The key to Putin’s big short was his military intervention in Syria last year. Many observers, including some in the Obama administration, confidently predicted that he would find himself stuck in a quagmire there that would drain away Russian lives and treasure and ruin Russia’s reputation in the region — maybe even signal the doom of the regime, as did the Soviet intervention in Afghanistan in 1979–80 for the USSR.
Just the opposite has happened. Putin triumphantly announced the end of core Russian military operations in Syria last month, and as Russian troops, helicopters, and planes pull out, arms orders from awed and impressed regimes around the region have poured in.
Of course, Russia has always been one of the world’s top arms dealers, and Putin has aggressively pushed arms sales around the globe both as an important export business and as a way to revive Russia’s defense industries and rebuild his own military. In fact, over the last five years Russian arms sales have grown by a third, to $14.5 billion — with a global order book from 50 countries of just over $55 billion.
The Syrian intervention not only saved Putin’s proxy strongman, Bashir Assad, a feat that in itself has mightily impressed Middle East observers, but also gave the latest generation of Russian helicopters, armored vehicles, anti-aircraft missile systems, and particularly advanced aircraft such as the MiG-29M their first crucial combat test.
So instead of buying from the U.S., countries in the Middle East are steadily turning back to Russia, much as they did in the 1960s. Algeria, Iraq (which has ordered more than $4 billion in military equipment from Moscow), Pakistan, and Syria are all scrambling to acquire new and upgraded Russian equipment, as is Egypt, whose total Russian arms orders amounted to $5 billion in 2015. When Iran opens the $100 billion piggy bank that the end of sanctions will hand over to Tehran, the mullahs will be among Moscow’s biggest weapons customers as well.

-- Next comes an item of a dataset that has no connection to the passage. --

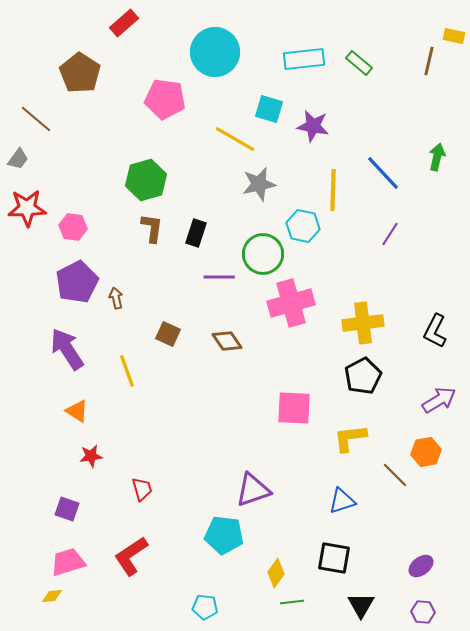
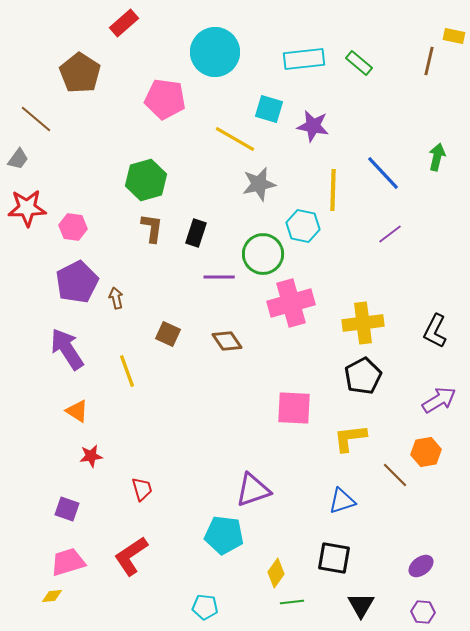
purple line at (390, 234): rotated 20 degrees clockwise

Indeed, Newsweek has reported that Moscow says it expects to see an additional $7 billion in arms sales as a result of its Syrian intervention. That’s in addition to the estimated $2 billion for the Egyptian jet deal.
All this not only signals a significant and — given the life cycle of today’s weapons systems — lasting downtick in America’s strategic influence in the region. The fact that some of the financing for the Egyptian deal will come from the Saudis and the UAE — otherwise stalwart U.S. allies — means they, too, recognize that Russia, not the U.S., is now the stronger horse in the region. Don’t be surprised if they also start turning up in the Moscow arms bazaar.
Liberals of the Bernie Sanders stripe can celebrate, of course, that those are all contracts that won’t be going to U.S. defense firms such as Lockheed Martin, maker of the MiG-29’s closest counterpart, the F-16 fighter. But the man with the biggest smile of all will be Vladimir Putin. He’ll be making $9 billion off a Syrian intervention that cost him just under $500 million. That’s a return on investment that will amaze even the boldest Wall Street fund manager, and one that makes Obama’s Middle East policy look even more like the disaster it really is, for America’s foreign policy.